Lo sospechó ya desde mediados de octubre, cuando una tarde percibió que una lluvia de florecitas moradas caían incesantes por toda la ciudad; inicialmente lo atribuyó a los cientos de jacarandás que sentaban presencia en todo lado, pero luego cambió de opinión cuando vio que los tejados y las azoteas, los balcones y las aceras, se habían teñido de aquel lila maravilloso que lo inundaba todo.
Llegó a dudar nuevamente, cuando poco antes de morir, vio al corrupto del servidor público de turno que caminaba por el mercado espantando un montón de polillas que le merodeaban y él notó que, cada una, llevaba tatuada en la espalda el semblante de una calavera. «Qué te sobrevuele ese tipo de polillas, es presagio seguro de que te mueres», comentó en aquella ocasión Reynaldo Pizamarrán.
Sin embargo, todo se clarificó aquel sábado de noviembre, en que el país tuvo un nuevo madamas.
Atrás parecían quedar las dos décadas de aquel populismo indigenista que supo derrochar, a diestra y siniestra, los años de bonanza de la materia prima. Lejos se veía la persecución judicial a todo aquel que piense diferente, atrás quedaban las tramoyas burocráticas para acomodar, aquí y allá, a gente sin técnica ni ciencia, que lo administraba y trancaba todo, remotos se escuchaban los discursos del victimismo hipócrita, las mentiras del poder y los abusos de una gestión que “le metía nomás”.
Reynaldo Pizamarrán nunca imaginó que aquel amargo malestar general que le había seguido por tantos años, era en verdad la injusticia que le atravesaba el costillar, tampoco llegó a darse cuenta oportunamente que el persistente dolor de cabeza era su sentido común que no alcanzaba a entender cómo era posible que ejercían el gobierno aquellos que no sabían ni dónde estaban parados.

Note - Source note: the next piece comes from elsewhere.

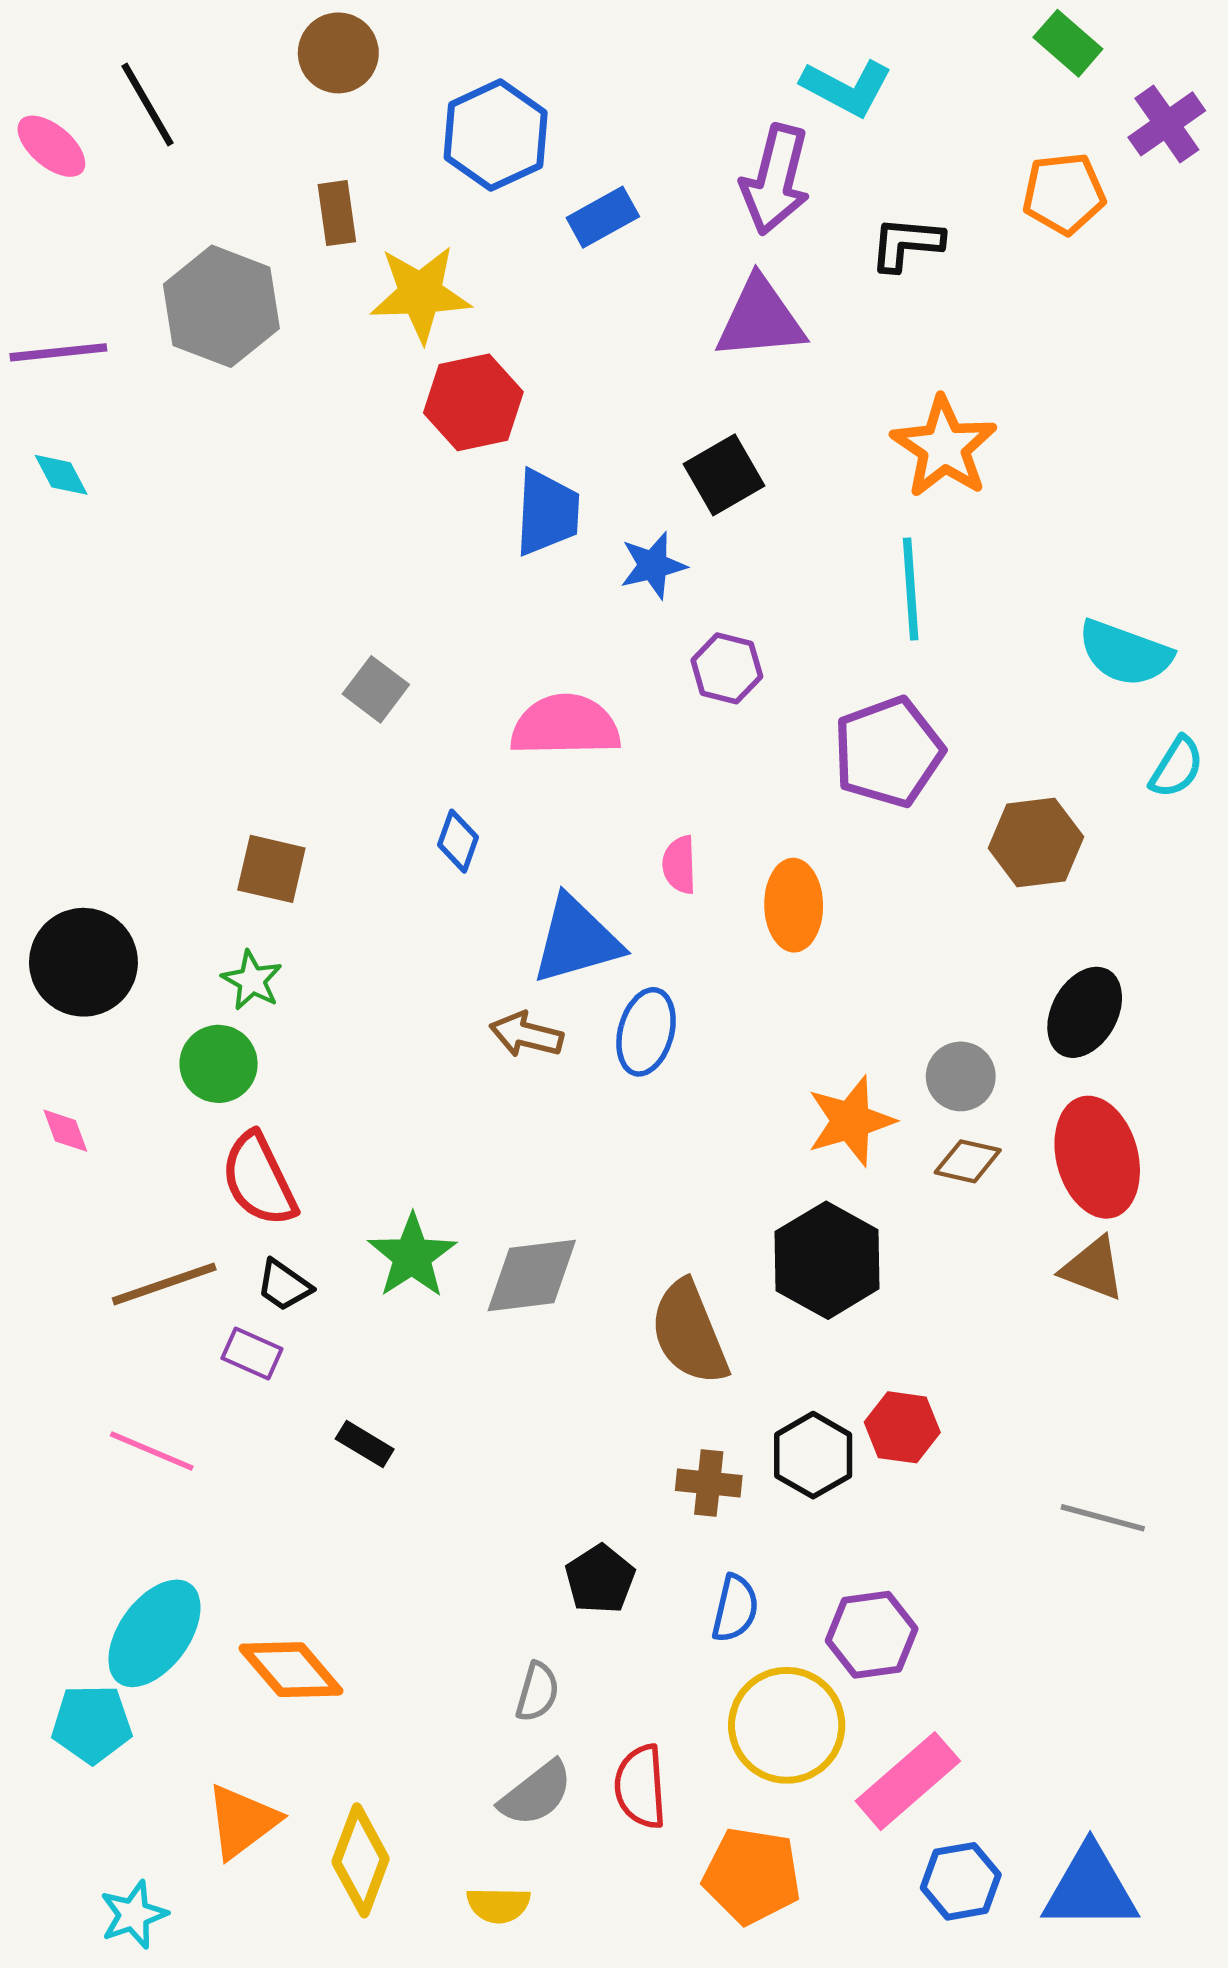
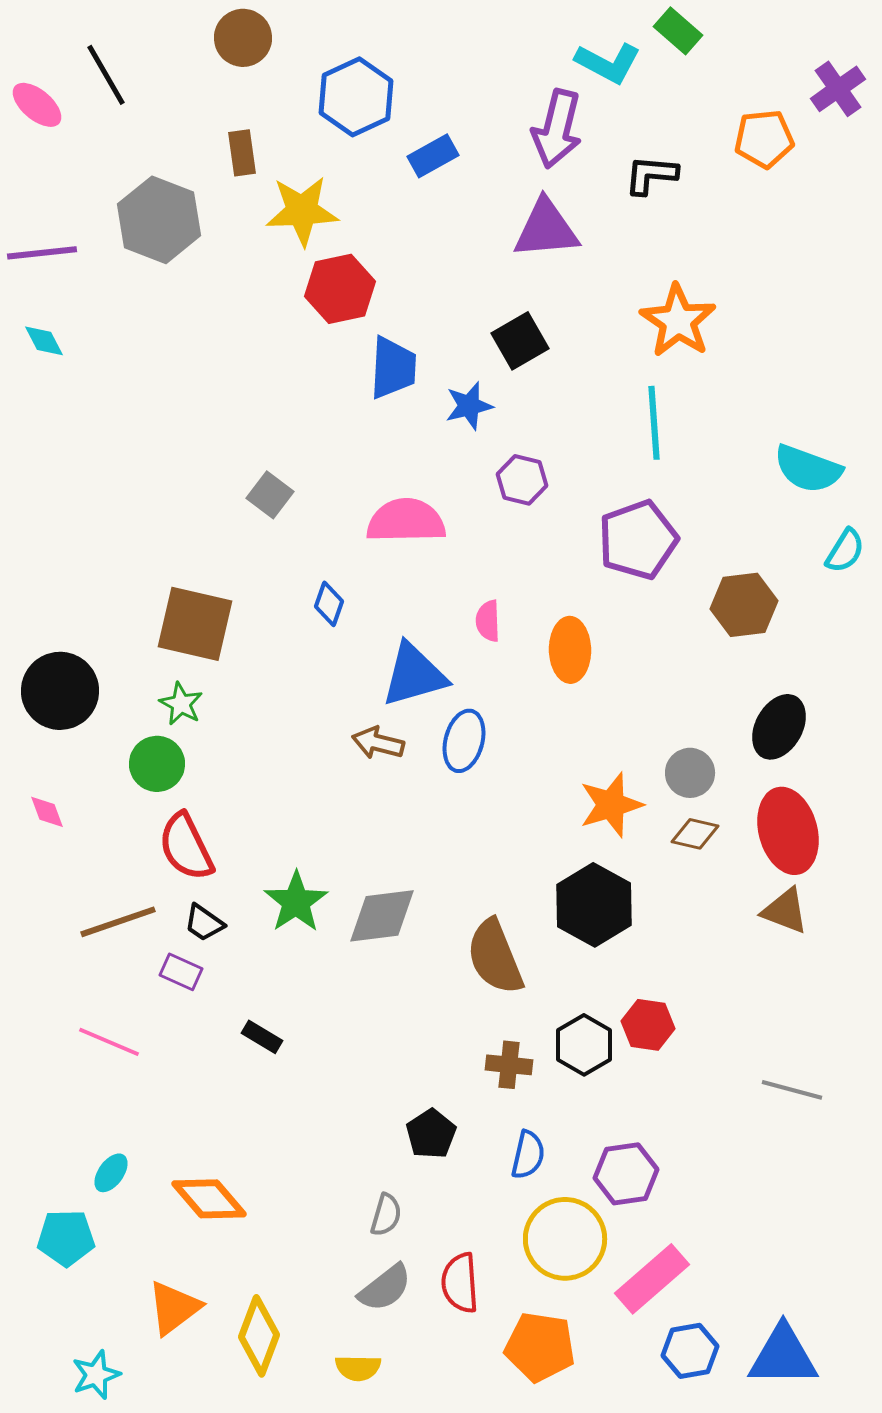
green rectangle: (1068, 43) -> (678, 31), moved
brown square: (271, 869) -> (195, 624), size x1.5
cyan ellipse: (154, 1633) -> (111, 1173), size x0.5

Parecía entonces que todo cambiaba, un optimismo de derecha veía cómo las ideas de izquierda se alejaban tras haber hecho estragos en aquel pobre país.
Reynaldo Pizamarrán sabía que los nuevos inquilinos del palacio del poder seguían siendo políticos, y por ello era seguro que en algún momento iban a decepcionar, pero no obstante existía una cierta percepción de que las cosas iban a mejorar.
Esa idea, ese intangible inexplicable, esa fe en lo que aún está por venir, aquello que nos hace tan humanos, era lo que sentía Reynaldo Pizamarrán, eso que en una palabra llamamos: esperanza.